What you need to do
Your response is a verbatim copy of the listing, stripped of its images.
Top of Provided records
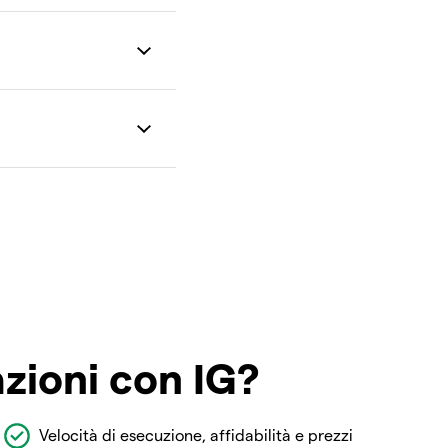
azioni con IG?
Velocità di esecuzione, affidabilità e prezzi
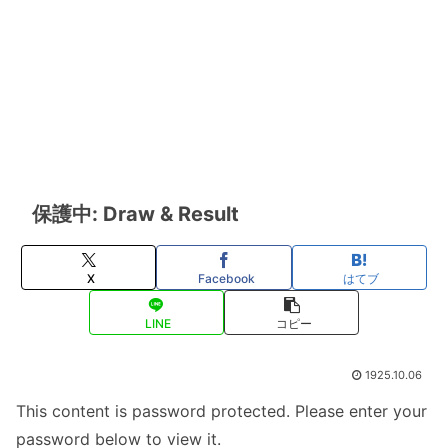
保護中: Draw & Result
X
Facebook
はてブ
LINE
コピー
1925.10.06
This content is password protected. Please enter your
password below to view it.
Bottom of Provided records
Written response
azioni con IG?
Velocità di esecuzione, affidabilità e prezzi
保護中: Draw & Result
X
Facebook
はてブ
LINE
コピー
1925.10.06
This content is password protected. Please enter your
password below to view it.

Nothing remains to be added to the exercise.